あの悪魔が本気になれば、どんな危険が降り掛かるかもしれない。無事では済まないだろう。そばまで行って隠れているというのは、あまりにも危険だった。
「王様の気持ちは分かりますけど、危ないですって! ここで待ってましょうよ〜。死んじゃったら元も子もないですし、危ないんですから!」
「そのような事、分かっておる。危ないのは、あの悪魔になっておった時に、見ていたからよく知っておる。おぼろげな意識ではあったが、はっきりと思い出せるのでな。それに、危ない所で見届けるからこそ、責任が果たせるというものではないか。安全なところで見ている指揮官など、誰も信用すまい?」
それは、ルードヴィッヒなりの持論だった。安全な所で見ている指揮官は楽をしている、と。現場で頑張る騎士たちに申し訳が立たない、と。
かつて戦の際には鎧を着込み、前線に立って陣頭指揮をしていたその性分が、安全な所に隠れている、という事を許さなかった。

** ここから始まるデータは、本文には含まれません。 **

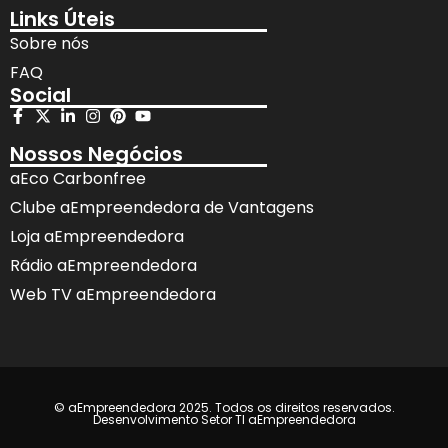
Links Úteis
Sobre nós
FAQ
Social
Nossos Negócios
aEco Carbonfree
Clube aEmpreendedora de Vantagens
Loja aEmpreendedora
Rádio aEmpreendedora
Web TV aEmpreendedora
© aEmpreendedora 2025. Todos os direitos reservados.
Desenvolvimento Setor TI aEmpreendedora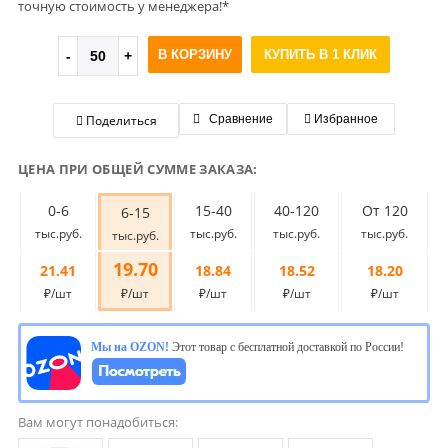
точную стоимость у менеджера!*
В КОРЗИНУ
КУПИТЬ В 1 КЛИК
Поделиться
Сравнение
Избранное
ЦЕНА ПРИ ОБЩЕЙ СУММЕ ЗАКАЗА:
0-6
15-40
40-120
От 120
6-15
тыс.руб.
тыс.руб.
тыс.руб.
тыс.руб.
тыс.руб.
19.70
21.41
18.84
18.52
18.20
₽/шт
₽/шт
₽/шт
₽/шт
₽/шт
Мы на OZON!
Этот товар с бесплатной доставкой по России!
Вам могут понадобиться: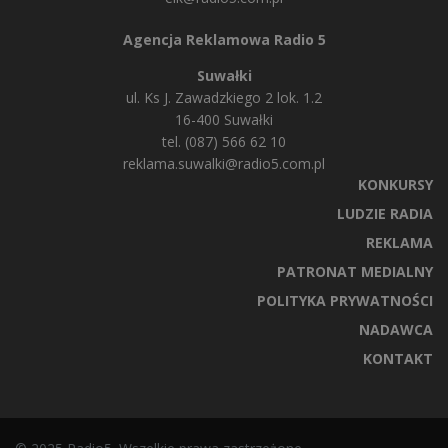
Agencja Reklamowa Radio 5
Suwałki
ul. Ks J. Zawadzkiego 2 lok. 1.2
16-400 Suwałki
tel. (087) 566 62 10
reklama.suwalki@radio5.com.pl
KONKURSY
LUDZIE RADIA
REKLAMA
PATRONAT MEDIALNY
POLITYKA PRYWATNOŚCI
NADAWCA
KONTAKT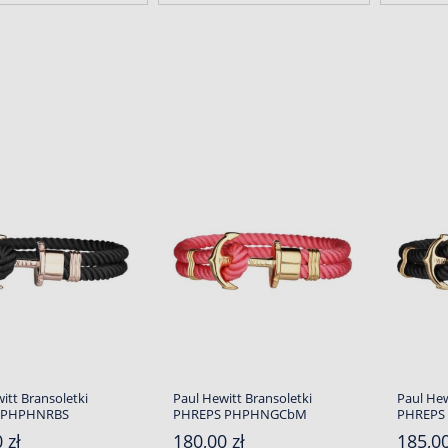
itt Bransoletki
Paul Hewitt Bransoletki
Paul Hew
 PHPHNRBS
PHREPS PHPHNGCbM
PHREPS
 zł
180,00 zł
185,00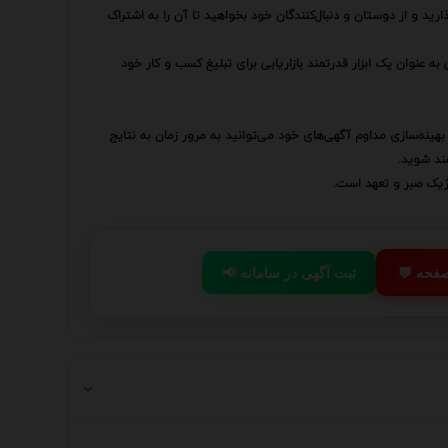
رید و از دوستان و دنبال‌کنندگان خود بخواهید تا آن را به اشتراک
به عنوان یک ابزار قدرتمند بازاریابی برای تبلیغ کسب و کار خود
بهینه‌سازی مداوم آگهی‌های خود می‌توانید به مرور زمان به نتایج
مند شوید.
تژیک صبر و تعهد است.
 صفحه
📢 ثبت آگهی در سامانه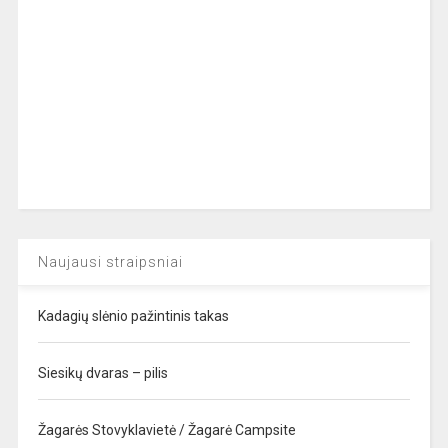
Naujausi straipsniai
Kadagių slėnio pažintinis takas
Siesikų dvaras – pilis
Žagarės Stovyklavietė / Žagarė Campsite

「いや、お気持ちは分かるんですけどね? 分かるんですけど、危ないのまで分かってるんだったら、尚の事安全な所にいなきゃ! 王様は、生きてこその人なんですから! もし王様の身に何かあったら、残ったお姫様はどう思いますか! 今、この国に、お姫様の末裔が生きているかもしれないんですよ?」
「姫の、つまり私の末裔か。そうか、考えもしなかったな。確かに、死ぬわけにはいかんか。いや、だが、そうは言ってもだな……」
ルードヴィッヒの粘りに、エルリッヒはついに説得を諦め、力技に出る事にした。その腕を掴み、これ以上進めないようにする。これなら、前には進めまい。
「ぬっ! そなたこの力は一体!」
「行かせませんよ〜っ! 私も王様も、死んだら悲しむ人がいるんですから〜!」
エルリッヒがちょっと力を込めれば、ルードヴィッヒの歩みを止める事は容易い。だが、力ずくで動きを止めている今も、心から納得して諦めて欲しいと思っていた。
「離せ、離さんか!」
「だから、離しませんって! って、あれ? なんか、暗くないですか?」
ふと気付くと、辺りが暗くなっていた。鬱蒼と木が生い茂る森だと言う事を差し引いても、まだ昼時、暗くなるには早い。

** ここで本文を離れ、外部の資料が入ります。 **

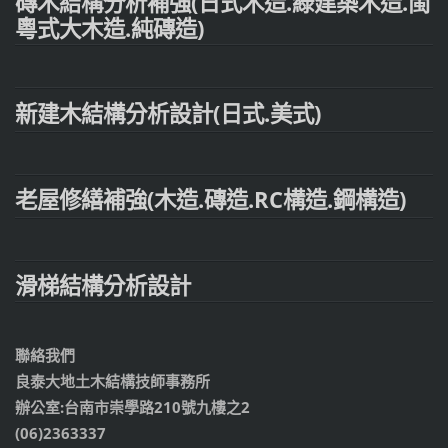
磚木結構分析補強(日式木造.綠建築木造.閩
粵式大木造.純磚造)
新建木結構分析設計(日式.美式)
老屋修繕補強(木造.磚造.RC構造.鋼構造)
滑梯結構分析設計
聯絡我們
良泰大地土木結構技師事務所
辦公室:台南市崇學路210號九樓之2
(06)2363337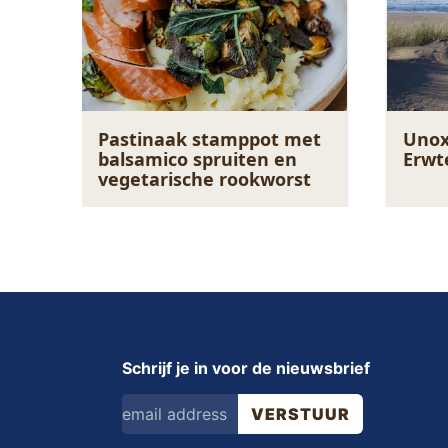
Pastinaak stamppot met
Unox
balsamico spruiten en
Erwt
vegetarische rookworst
Schrijf je in voor de nieuwsbrief
VERSTUUR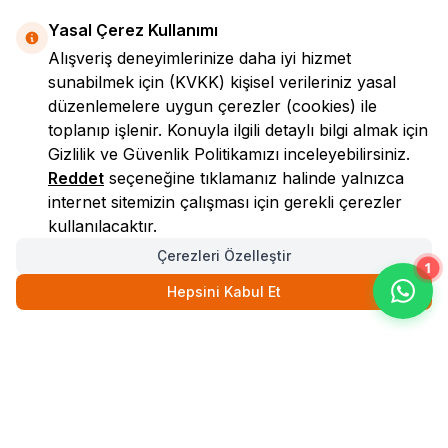
Yasal Çerez Kullanımı
Alışveriş deneyimlerinize daha iyi hizmet
sunabilmek için
(KVKK)
kişisel verileriniz yasal
düzenlemelere uygun çerezler (cookies) ile
toplanıp işlenir. Konuyla ilgili detaylı bilgi almak için
Gizlilik ve Güvenlik
Politikamızı inceleyebilirsiniz.
LokmanAVM
Reddet
seçeneğine tıklamanız halinde yalnızca
internet sitemizin çalışması için gerekli çerezler
kullanılacaktır.
Çerezleri Özelleştir
1
Hepsini Kabul Et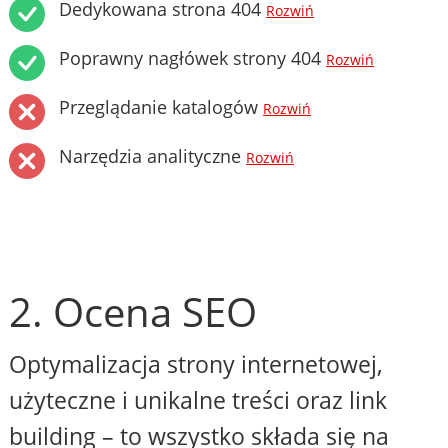
Dedykowana strona 404
Rozwiń
Poprawny nagłówek strony 404
Rozwiń
Przeglądanie katalogów
Rozwiń
Narzędzia analityczne
Rozwiń
2. Ocena SEO
Optymalizacja strony internetowej,
użyteczne i unikalne treści oraz link
building – to wszystko składa się na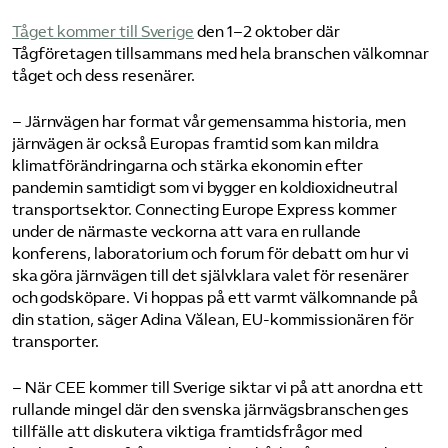
Tåget kommer till Sverige
den 1–2 oktober där
Tågföretagen tillsammans med hela branschen välkomnar
tåget och dess resenärer.
– Järnvägen har format vår gemensamma historia, men
järnvägen är också Europas framtid som kan mildra
klimatförändringarna och stärka ekonomin efter
pandemin samtidigt som vi bygger en koldioxidneutral
transportsektor. Connecting Europe Express kommer
under de närmaste veckorna att vara en rullande
konferens, laboratorium och forum för debatt om hur vi
ska göra järnvägen till det självklara valet för resenärer
och godsköpare. Vi hoppas på ett varmt välkomnande på
din station, säger Adina Vălean, EU-kommissionären för
transporter.
– När CEE kommer till Sverige siktar vi på att anordna ett
rullande mingel där den svenska järnvägsbranschen ges
tillfälle att diskutera viktiga framtidsfrågor med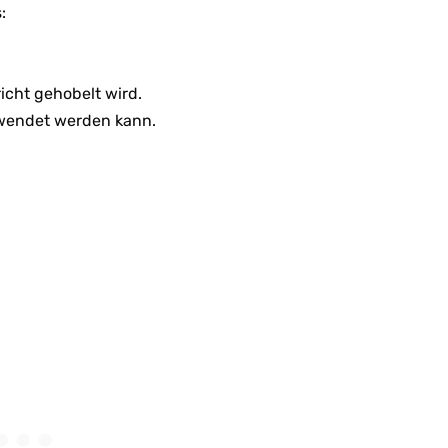
:
icht gehobelt wird.
rwendet werden kann.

「そのような事を言って私の気を逸らせようとしても! いや、本当だ、暗いではないか。まるで夜のようではないか」
「そうですよ! だから言ってるじゃないですか。それにしても、これは一体なんなんでしょう……」
その時思い出していたのは、自分の事だった。エルリッヒがドラゴンの姿に戻る際も、天変地異のような天候の変化が起こる。これではまるで、その時のようではないか。
これには、不安を覚えずにはいられなかった。